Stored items
════════════════

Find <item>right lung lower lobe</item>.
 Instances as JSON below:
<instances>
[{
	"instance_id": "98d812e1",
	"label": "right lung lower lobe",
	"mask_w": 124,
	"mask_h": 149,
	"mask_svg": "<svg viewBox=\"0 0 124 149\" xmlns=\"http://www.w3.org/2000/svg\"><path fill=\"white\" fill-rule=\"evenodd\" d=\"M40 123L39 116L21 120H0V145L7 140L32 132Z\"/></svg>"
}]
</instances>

════════════════

Retype every record above exactly as written.

Find <item>right lung lower lobe</item>.
 Instances as JSON below:
<instances>
[{
	"instance_id": "98d812e1",
	"label": "right lung lower lobe",
	"mask_w": 124,
	"mask_h": 149,
	"mask_svg": "<svg viewBox=\"0 0 124 149\" xmlns=\"http://www.w3.org/2000/svg\"><path fill=\"white\" fill-rule=\"evenodd\" d=\"M40 123L39 116L21 120H0V145L7 140L32 132Z\"/></svg>"
}]
</instances>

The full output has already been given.